Bonds went 0-for-2, drew two more walks and stayed put at 751 homers, Randy Winn hit a two-run single and San Francisco scored three unearned runs on Miles’ trio of seventh-inning mistakes in a 7-6 victory over the Cardinals on Saturday night.
“It’s nice to get breaks,” said San Francisco manager Bruce Bochy, whose club has had its share of bad luck to go with bad play during the season’s first half.
Skip Schumaker hit a tying solo home run in the sixth for his first of the year in a rare start, the first longball allowed in six starts by Giants rookie Tim Lincecum (4-2). But the typically reliable St. Louis defense fell apart on a pair of throwing errors and a fielding error by Miles — a night after So Taguchi’s dropped ball in center allowed three runs to score in San Francisco’s 4-3 win.
Miles wasn’t around after the game to discuss his tough night, but his teammates are confident he will bounce back quickly.
“You don’t show it, but it’s definitely going to kill you inside,” Schumaker said. “But tomorrow will be a new day for him, and he’ll be fine.”
Now, the defending World Series champion Cardinals will try to avoid their first three-game sweep at home since the New York Mets took all three at Busch Stadium to start the season.
“We had a couple of golden opportunities,” Cardinals manager Tony La Russa said. “To me that’s a bigger story.”
The Giants survived an eighth-inning rally against their bullpen to win for the fifth time in seven games and take a road series for the first time since sweeping the Dodgers from April 24-26 at Los Angeles.
Adam Kennedy hit a sacrifice fly and Ryan Ludwick added a two-run double off the wall to pull St. Louis within a run, but Miles grounded out to end the eighth.
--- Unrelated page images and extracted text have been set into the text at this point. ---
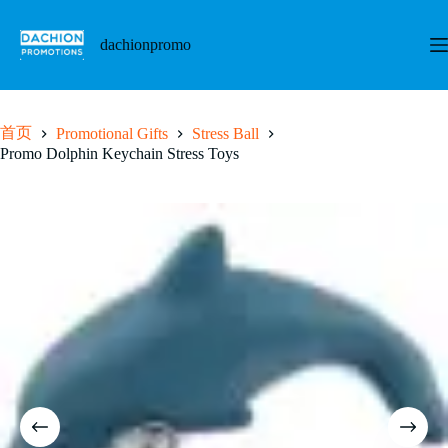
跳
至
dachionpromo
内
容
首页
Promotional Gifts
Stress Ball
Promo Dolphin Keychain Stress Toys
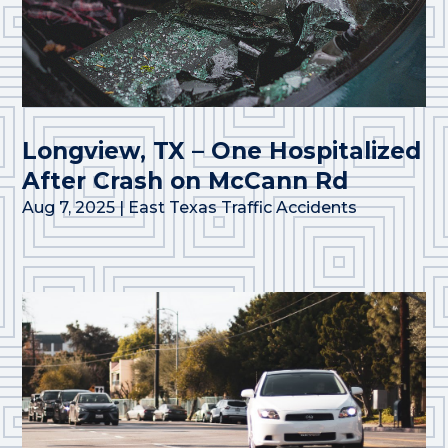
Longview, TX – One Hospitalized
After Crash on McCann Rd
Aug 7, 2025
|
East Texas Traffic Accidents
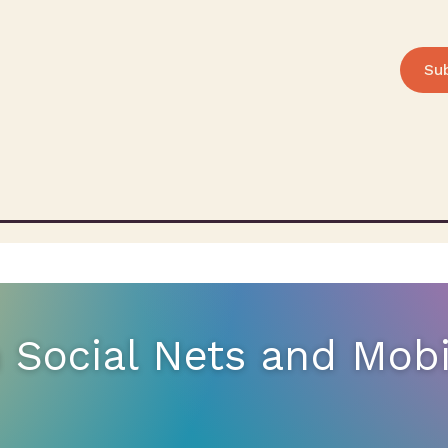
Su
n Social Nets and Mob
Even after Bonds was lifted for Fred Lewis again late in the game, the crowd mildly booed the rookie outfielder when he caught Ludwick’s fly to left in the seventh — apparently still thinking No. 25 was in his regular spot.
The slugger fouled out to the catcher to end the seventh and his night. He struck out looking on a fastball on the inside corner of the plate to start the fourth.
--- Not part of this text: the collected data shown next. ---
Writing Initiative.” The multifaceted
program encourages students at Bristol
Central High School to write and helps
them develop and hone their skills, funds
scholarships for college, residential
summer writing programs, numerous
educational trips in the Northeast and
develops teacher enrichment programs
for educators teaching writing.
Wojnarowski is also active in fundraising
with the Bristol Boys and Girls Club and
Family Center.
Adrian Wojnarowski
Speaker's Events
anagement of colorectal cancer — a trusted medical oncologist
Bonds walked on five pitches leading off the second inning, and this time the sellout crowd took it out on Braden Looper (6-7). The fans booed their pitcher again when Bonds walked in the sixth, his 91st free pass.
Such is the predicament for the conflicted Cardinals faithful, who appreciate well-executed baseball by both sides as much as anyone who follows the game.
“I know one thing, Cardinal pitchers have always gone after Barry, as I have in the past,” said Bochy, who came to the Giants this season after 12 years managing San Diego. “That says something about their fans. I’ve said this, fans come to see a great hitter who could be the greatest hitter of all time. They want to see him swing the bat.”
A young boy wearing Bonds’ No. 25 jersey in the upper deck of Busch Stadium stood and clapped before the Giants star stepped into the box in the second. Bonds focused in before the game, resting his head on his bat while listening to music through huge headphones.
Bochy said he expects Bonds to play in Sunday afternoon’s series finale, the last game before the break. The seven-time NL MVP is set to start in the All-Star game Tuesday night back home.
Albert Pujols turned an unassisted double play to end the third and added a pair of singles, though his homerless streak reached 21 games and a career-worst 71 at-bats. Looper lined a two-run double down the first-base line in the second, but saw his winless stretch on the mound reach six starts with his fourth straight lost decision. Schumaker matched his career high with three hits.
Lincecum singled and scored, struck out five and walked three while allowing six hits in six innings to get a win in his first career appearance against the Cardinals. The hard-throwing right-hander was coming off his best outing yet and hadn’t allowed a run in 17 innings before Looper’s fourth hit of the year.
Brad Hennessey pitched the ninth for his fifth save in seven chances.